(Stored dataset items)

━━━

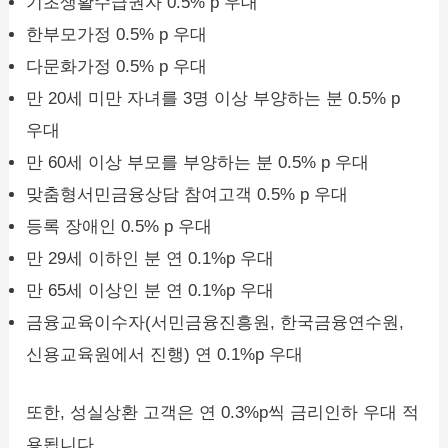
기초생활수급권자 0.5% p 우대
한부모가정 0.5% p 우대
다문화가정 0.5% p 우대
만 20세 미만 자녀를 3명 이상 부양하는 분 0.5% p
우대
만 60세 이상 부모를 부양하는 분 0.5% p 우대
맞춤형서민금융상담 참여고객 0.5% p 우대
등록 장애인 0.5% p 우대
만 29세 이하인 분 연 0.1%p 우대
만 65세 이상인 분 연 0.1%p 우대
금융교육이수자(서민금융진흥원, 한국금융연수원,
신용교육원에서 진행) 연 0.1%p 우대
또한, 성실상환 고객은 연 0.3%p씩 금리인하 우대 적
용됩니다.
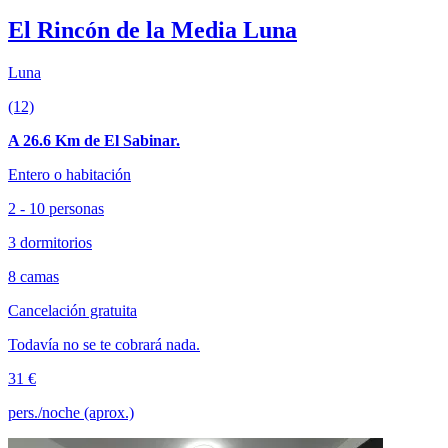
El Rincón de la Media Luna
Luna
(12)
A 26.6 Km de El Sabinar.
Entero o habitación
2 - 10 personas
3 dormitorios
8 camas
Cancelación gratuita
Todavía no se te cobrará nada.
31 €
pers./noche (aprox.)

━━━

REQUIRED WORK: Among the records, find the lines that contain "부양하는" and copy each of them.

FINISHED EXERCISE:
만 20세 미만 자녀를 3명 이상 부양하는 분 0.5% p
만 60세 이상 부모를 부양하는 분 0.5% p 우대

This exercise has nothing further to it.